The other opportunities that students have are through the group work, whether already partnered with some people and they spend some time working together. Additionally, as I mentioned before, the students do have a Facebook page that is a networking opportunity and you don’t have to join that but, gosh I will tell you the students that are in that space have really enjoyed working together and supporting one another and have found a lot of other ways to connect outside of the course space to network. They’ve set up some events together, they’ve set up some opportunities to meet face to face and so on.
Moderator: Great, thank you Cheryl. Moving onto our next question here. What is your take on how the on campus program compares with an online program?
Cheryl Oliver: Well, it’s a very different experience. The on campus program here in Pullman is meant for what we call emerging leaders. Those are students that don’t have any work experience or have very little experience and most of their experience comes from being an undergraduate, maybe working some internships or jobs, being active in campus life, whether that’s through being an RA, a resident life assistant or working in their Greek life associations. And so we invest a lot in taking them to visit companies that they’ve never seen before, bringing in executives to talk to them about what it means to be a professional, how to network, how to – we even have etiquette dinners. How do you hold a fork? How do you dress for an interview and so on.
For our Vancouver and Tri-Cities students those people go to work and then go to class at night and then go back to work the next day. And so they are stuck in that little time frame when they can get that course material and then walk away with it and work with it. The online program really is designed for people that have a least a little bit of experience. The average person has about three or four years on the low end.
Those folks are working and going to school at the same time, but they’re able to access their course space from their desk if they need to get a quick reference. They’re able to get exposure to that in the evenings, on the weekends. So, to me, the difference is really convenience and the type of audience that we’re working with. In terms of content, we’re teaching the same material. You’re still getting finance. You’re still getting the marketing. You’re still getting the managerial accounting. You’re still getting the international business. Everything that we would be offering face to face in Pullman when we’re bringing in those cases and presenting them to the students live for the instructor, we’re doing that here, but it’s live for you. I hope that answers that question.
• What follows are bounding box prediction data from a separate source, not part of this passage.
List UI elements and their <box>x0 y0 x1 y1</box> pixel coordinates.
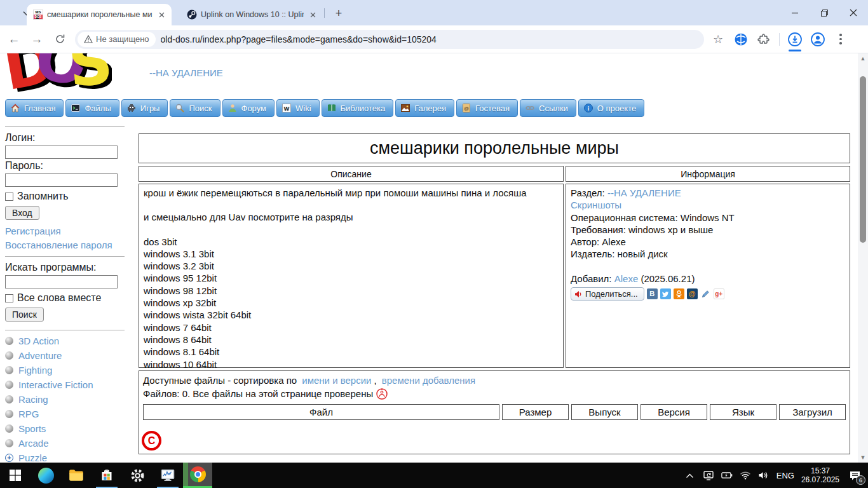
browser-menu-icon[interactable] <box>833 32 848 47</box>
category-3d-action[interactable]: 3D Action <box>5 336 125 346</box>
taskbar-taskmgr-button[interactable] <box>153 463 183 488</box>
nav-files[interactable]: Файлы <box>65 99 119 117</box>
new-tab-button[interactable]: + <box>331 6 346 21</box>
scroll-down-icon[interactable]: ▼ <box>858 452 868 463</box>
remember-checkbox[interactable] <box>5 193 13 201</box>
address-bar[interactable]: Не защищено old-dos.ru/index.php?page=fi… <box>75 30 704 49</box>
nav-wiki[interactable]: W Wiki <box>276 99 320 117</box>
tray-display-sync-icon[interactable] <box>703 470 714 481</box>
information-panel: Раздел: --НА УДАЛЕНИЕ Скриншоты Операцио… <box>566 184 850 368</box>
extension-globe-icon[interactable] <box>733 32 749 47</box>
start-button[interactable] <box>0 463 31 488</box>
category-interactive-fiction[interactable]: Interactive Fiction <box>5 379 125 390</box>
reload-button[interactable] <box>51 30 69 48</box>
restore-icon <box>820 9 829 17</box>
nav-library[interactable]: Библиотека <box>322 99 394 117</box>
tab-smeshariki[interactable]: MS DOS смешарики поролельные мир <box>27 4 172 25</box>
restore-button[interactable] <box>810 0 839 25</box>
person-icon <box>227 103 238 113</box>
tray-volume-icon[interactable] <box>758 470 770 481</box>
nav-about[interactable]: i О проекте <box>578 99 644 117</box>
taskbar-chrome-button[interactable] <box>183 463 212 488</box>
category-rpg[interactable]: RPG <box>5 409 125 419</box>
svg-text:@: @ <box>464 105 469 111</box>
share-button[interactable]: Поделиться... <box>571 287 644 301</box>
sort-by-name-link[interactable]: имени и версии <box>302 374 371 387</box>
category-fighting[interactable]: Fighting <box>5 365 125 376</box>
added-user-link[interactable]: Alexe <box>614 273 639 284</box>
bits-line: windows 3.2 3bit <box>144 260 559 272</box>
taskbar-edge-button[interactable] <box>31 463 61 488</box>
tray-clock[interactable]: 15:37 26.07.2025 <box>801 466 839 484</box>
share-twitter-icon[interactable] <box>660 288 671 299</box>
category-adventure[interactable]: Adventure <box>5 350 125 361</box>
share-livejournal-icon[interactable] <box>700 288 711 299</box>
nav-search[interactable]: Поиск <box>170 99 220 117</box>
tray-wifi-icon[interactable] <box>740 470 751 481</box>
taskbar-store-button[interactable] <box>92 463 122 488</box>
terminal-icon <box>71 103 81 113</box>
section-label: Раздел: <box>571 187 607 198</box>
program-search-input[interactable] <box>5 275 118 288</box>
share-vk-icon[interactable]: В <box>647 288 658 299</box>
back-button[interactable]: ← <box>5 30 23 48</box>
breadcrumb[interactable]: --НА УДАЛЕНИЕ <box>149 67 223 78</box>
dos-logo[interactable]: D O S <box>3 53 112 98</box>
share-odnoklassniki-icon[interactable] <box>674 288 684 299</box>
nav-home[interactable]: Главная <box>5 99 64 117</box>
recover-password-link[interactable]: Восстановление пароля <box>5 240 125 250</box>
bits-line: windows 95 12bit <box>144 272 559 284</box>
notification-count-badge: 6 <box>856 475 865 485</box>
windows-logo-icon <box>9 469 22 482</box>
extensions-puzzle-icon[interactable] <box>756 32 771 47</box>
screenshots-link[interactable]: Скриншоты <box>571 200 621 210</box>
share-googleplus-icon[interactable]: g+ <box>714 288 724 299</box>
vertical-scrollbar[interactable]: ▲ ▼ <box>858 53 868 463</box>
scroll-up-icon[interactable]: ▲ <box>858 53 868 64</box>
tab-close-icon[interactable] <box>156 10 166 20</box>
login-input[interactable] <box>5 146 118 159</box>
taskbar-explorer-button[interactable] <box>61 463 92 488</box>
password-input[interactable] <box>5 173 118 187</box>
download-icon[interactable] <box>787 32 803 47</box>
category-arcade[interactable]: Arcade <box>5 438 125 449</box>
section-link[interactable]: --НА УДАЛЕНИЕ <box>607 187 681 198</box>
information-header: Информация <box>566 166 850 182</box>
tray-language[interactable]: ENG <box>776 471 794 480</box>
nav-gallery[interactable]: Галерея <box>395 99 454 117</box>
all-words-checkbox[interactable] <box>5 294 13 302</box>
nav-links[interactable]: Ссылки <box>520 99 576 117</box>
svg-text:W: W <box>284 105 290 112</box>
close-button[interactable] <box>839 0 868 25</box>
scrollbar-thumb[interactable] <box>860 76 866 243</box>
taskbar-settings-button[interactable] <box>122 463 153 488</box>
action-center-button[interactable]: 6 <box>846 467 863 484</box>
window-controls <box>780 0 868 25</box>
forward-button[interactable]: → <box>28 30 46 48</box>
nav-games[interactable]: Игры <box>121 99 168 117</box>
nav-forum[interactable]: Форум <box>222 99 275 117</box>
sidebar: Логин: Пароль: Запомнить Вход Регистраци… <box>5 121 125 488</box>
program-search-label: Искать программы: <box>5 262 125 273</box>
category-puzzle[interactable]: +Puzzle <box>5 452 125 463</box>
security-chip[interactable]: Не защищено <box>78 32 156 47</box>
system-tray: ENG 15:37 26.07.2025 6 <box>684 466 868 484</box>
minimize-button[interactable] <box>780 0 810 25</box>
profile-icon[interactable] <box>810 32 825 47</box>
category-sports[interactable]: Sports <box>5 423 125 434</box>
login-button[interactable]: Вход <box>5 206 39 220</box>
tab-uplink[interactable]: Uplink on Windows 10 :: Uplink <box>180 4 323 25</box>
tray-chevron-up-icon[interactable] <box>684 470 696 481</box>
bookmark-star-icon[interactable]: ☆ <box>710 32 726 47</box>
share-mailru-icon[interactable]: @ <box>687 288 698 299</box>
sort-by-time-link[interactable]: времени добавления <box>382 374 475 387</box>
nav-guestbook[interactable]: @ Гостевая <box>456 99 518 117</box>
tray-battery-icon[interactable] <box>721 470 733 481</box>
category-racing[interactable]: Racing <box>5 394 125 405</box>
expand-plus-icon[interactable]: + <box>5 454 13 462</box>
register-link[interactable]: Регистрация <box>5 226 125 236</box>
search-button[interactable]: Поиск <box>5 308 44 322</box>
tab-separator <box>324 8 325 18</box>
tab-close-icon[interactable] <box>308 10 318 20</box>
copyright-icon: C <box>142 431 161 451</box>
Moderator: Absolutely. And let’s take one more question here, I’m gonna read it out loud. I have a non-business degree and I know that there will be a few prerequisites that I will be required to take. Will my semester schedule remain the same, one class every seven weeks, or will I be able to accelerate through those prerequisites?
Cheryl Oliver: Prerequisites happen on a completely different schedule. Those have to be done before you can take the seven week courses and we have a number of different options for completing those prerequisites. CLEP is one option if you have experience in something you can take an exam, pass it with 80%, send us the score report. We say that you’ve passed that with proficiency. You can take these at community colleges. You can take them through WSU’s online programs more than one course at a time. We have a solution through Pearson where you do a pretest and if you score 80% on the pretest you’ve passed.
If you don’t have enough proficiency in that area or mastery of the skill then you have an opportunity to self-study and then retest, but you do need to get an 80%. There’s not another opportunity to do that. So take it very seriously as a pre-req, but it is one of the more inexpensive options and an admissions or an enrollment advisor could certainly help you with that.
Moderator: Great. And I think that’s all the time we have and most of the questions here have been answered. I did wanna say thank you to everyone here for your wonderful feedback. It seems like the interactive portion of the presentation is something that a lot of our students here found valuable. What I did also wanna say was in addition to thanking everyone for participating in today’s webinar, a recording of the webinar will be available on our website in the next few weeks. And if you do have any questions, please feel free to call our admissions office. They’re a great group of people and they’re more than happy to answer your questions and help you walk through the entire process.
If you’d like to have an advisor contact you personally, please leave your name or contact information in the chat window and we’ll ensure that advisor follows up with you directly. But once again, we hope that you found today’s session valuable. We wanna thank you again for participating and we hope that you enjoy the rest of your day. Thank you very much everyone.
Cheryl Oliver: Thank you.
[End of Audio]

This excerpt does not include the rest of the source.